Noch seien die Barrieren, die den Wettbewerb in Frankreich behinderten, zu hoch. Die Wahrscheinlichkeit einer Herabstufung im kommenden Jahr veranschlagt S&P mit mindestens einem Drittel. Die langfristige Bewertung bleibe unverändert auf der zweithöchsten Note «AA+», teilte die Agentur mit. Der Ausblick sei aber weiter negativ. Frankreich muss nach Einschätzung von Standard & Poor's weiter an der Sanierung des Haushalts und an den Strukturreformen festhalten.

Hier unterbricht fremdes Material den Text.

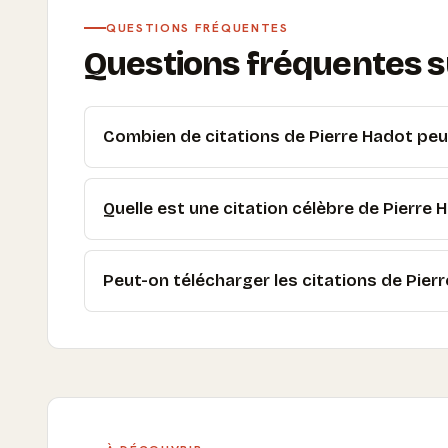
QUESTIONS FRÉQUENTES
Questions fréquentes su
Combien de citations de Pierre Hadot peut
Quelle est une citation célèbre de Pierre 
Peut-on télécharger les citations de Pierr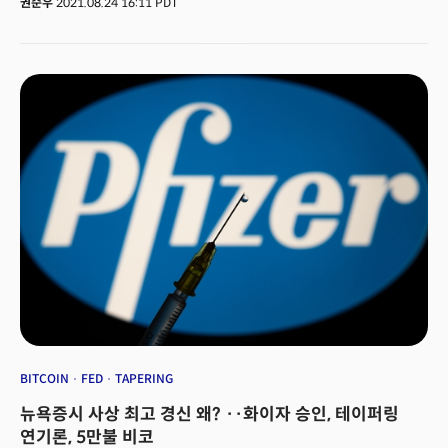
줄 근거가 없다는 겁니다. 이날 법원 판결에서도 포트나이트 이용자들이
권순우
2021.08.24 16:11 PDT
만에 1000포인트를 넘어선 것이다.다른 지수들도 동반 상승했다. 다우존스는
아이폰 앱 안에서 애플을 이용하지 않고 에픽사의 결제 시스템을 이용하도록
30.55포인트(0.09%) 오른 35,366.26에 거래를 마쳤고,
한 부분은 '계약 위반'이라면서 애플의 손을 들어줬습니다.한국에서 게임
스탠더드앤드푸어스(S&P) 500지수는 6.70포인트(0.15%) 오른 4,486.23에
재출시를 요구한 에픽의 행보. 인앱결제 강요를 중단하라는 연방법원의
마감했다. S&P 지수도 종가 기준으로 최고치였다.업종별로 에너지 관련주가
판결까지. 영향력을 제한하고 독점을 막는 이런 움직임들에 애플은 위기감을
1.6%가량 올랐고, 자재, 금융, 산업 관련주가 모두 올랐다. 그러나
느끼고 있을 것으로 보입니다. 인앱결제를 이용해 누려온 통제력을 잃을지
필수소비재와 부동산, 유틸리티 관련주는 하락했다. 이날 시장은 아마존을
모른다는 위기감입니다. 에픽은 안드로이드 운영체제에도 불만을 갖고 애플과
비롯한 빅테크 주가들이 견조한 상승세를 보였고, 화이자 백신 정식 승인에
같은 문제로 구글을 제소했죠. 연내 사건이 재판에 회부될 것으로 예상되는데,
따른 여행산업 재개 기대감으로 항공주와 크루즈 관련 주가가 3~4%
이 판결에도 관심이 쏠리고 있습니다.
상승했다. 이번 정식 승인으로 백신 효과와 안전성에 대한 우려가 줄고,
여행수요가 다시 늘어날 수 있을 것이라는 기대감이 투자 심리에 반영된
것으로 풀이된다. 중국 기술주들도 시장 오름세를 지지했다. 중국 내 기술
기업들은 강한 규제 속에서 지난 몇 주간 가파른 하락세를 보였다. 그러나
돈나무 언니로 불리는 투자자 캐시 우드의 아크 인베스트가 실적 호조를 보인
중국 빅테크 징둥닷컴(JD)의 주식을 매수하면서 호재가 됐다. 규제 리스크가
다소 해소됐다는 의미로 풀이됐다. 이에 알리바바(티커: BABA), 바이두
(티커:BIDU) 등 동종업계도 약진했다.핀뚜어뚜어는 22% 폭등했고, 징둥닷컴,
텐센트는 각각 14%, 13% 급등했다. 이런 상승세에 하반기 시장에 대한
긍정적인 전망도 나왔다. 웰스파고 증권의 크리스 하비 주식전략 책임자는
CNBC와의 인터뷰에서 올해 S&P500 지수 전망치를 7.7% 오른 4825로
BITCOIN
FED
TAPERING
내다봤다. 그는 “지난 31년간 S&P500 지수가 8개월 10% 이상 상승했던
뉴욕증시 사상 최고 경신 왜? ··화이자 승인, 테이퍼링
사례는 9번이었다“며 “이후 연말까지 4개월간 평균 8.4%의 상승률을
보였다”고 분석했다.시장의 눈은 여전히 27일 열리는 연준의 잭슨홀 미팅에
연기론, 5만불 비코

Am Montagabend hatte die US-Ratingagentur Moody's Frankreich abgestuft und dem Land die Bestnote «AAA» entzogen, die Deutschland weiter hält. Seitdem wird das Land nur noch von Fitch und damit von einer der drei führenden Agenturen mit der Bestnote eingestuft. Je schlechter das Länderrating ausfällt, desto teurer wird für die Staaten in der Regel die Schuldenaufnahme am Kapitalmarkt.